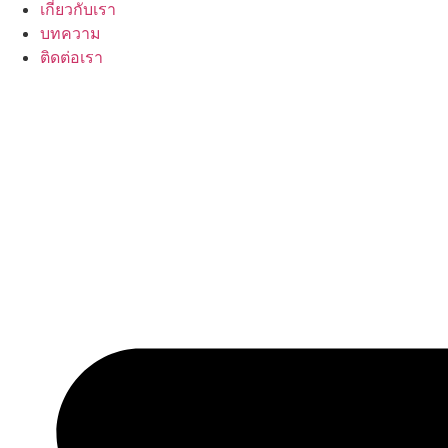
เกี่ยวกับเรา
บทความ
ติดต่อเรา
== == ==
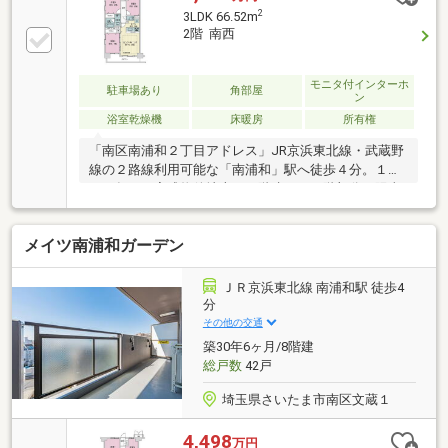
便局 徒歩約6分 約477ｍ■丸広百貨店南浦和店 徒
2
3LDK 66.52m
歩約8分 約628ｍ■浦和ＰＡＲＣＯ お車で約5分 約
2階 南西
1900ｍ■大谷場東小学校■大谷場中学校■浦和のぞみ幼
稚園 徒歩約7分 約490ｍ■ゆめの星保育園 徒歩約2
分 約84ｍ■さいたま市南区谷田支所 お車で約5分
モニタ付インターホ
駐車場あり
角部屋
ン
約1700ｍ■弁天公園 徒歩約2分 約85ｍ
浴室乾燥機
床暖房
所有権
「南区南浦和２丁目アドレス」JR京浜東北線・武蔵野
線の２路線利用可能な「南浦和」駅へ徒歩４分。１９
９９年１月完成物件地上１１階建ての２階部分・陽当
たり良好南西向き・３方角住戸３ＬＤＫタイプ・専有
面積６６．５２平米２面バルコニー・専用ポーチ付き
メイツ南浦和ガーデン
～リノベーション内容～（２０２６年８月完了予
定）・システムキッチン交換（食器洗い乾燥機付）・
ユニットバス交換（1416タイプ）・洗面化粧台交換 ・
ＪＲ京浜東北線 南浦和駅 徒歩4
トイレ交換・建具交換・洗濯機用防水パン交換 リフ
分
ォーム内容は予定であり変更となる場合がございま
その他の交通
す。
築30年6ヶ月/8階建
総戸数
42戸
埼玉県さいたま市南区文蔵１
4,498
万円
== == ==
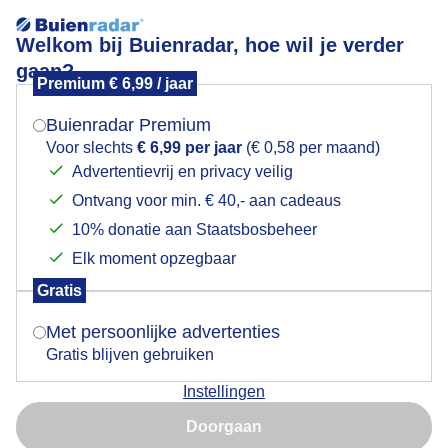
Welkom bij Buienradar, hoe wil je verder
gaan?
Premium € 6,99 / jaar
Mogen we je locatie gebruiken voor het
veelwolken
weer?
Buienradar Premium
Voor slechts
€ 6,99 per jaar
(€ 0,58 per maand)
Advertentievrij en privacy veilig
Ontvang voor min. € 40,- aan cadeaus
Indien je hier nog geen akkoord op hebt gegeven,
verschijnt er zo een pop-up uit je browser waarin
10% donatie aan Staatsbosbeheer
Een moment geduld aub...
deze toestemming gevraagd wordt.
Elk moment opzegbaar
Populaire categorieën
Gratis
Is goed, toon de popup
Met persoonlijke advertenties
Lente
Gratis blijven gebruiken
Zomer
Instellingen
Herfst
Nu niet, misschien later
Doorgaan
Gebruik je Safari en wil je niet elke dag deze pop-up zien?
== == ==
Print the lines above from the one with "Gratis blijven gebruiken" through the one with "Gebruik je Safari", both included, exactly as written and nothing more.

Gratis blijven gebruiken
Zomer
Instellingen
Herfst
Nu niet, misschien later
Doorgaan
Gebruik je Safari en wil je niet elke dag deze pop-up zien?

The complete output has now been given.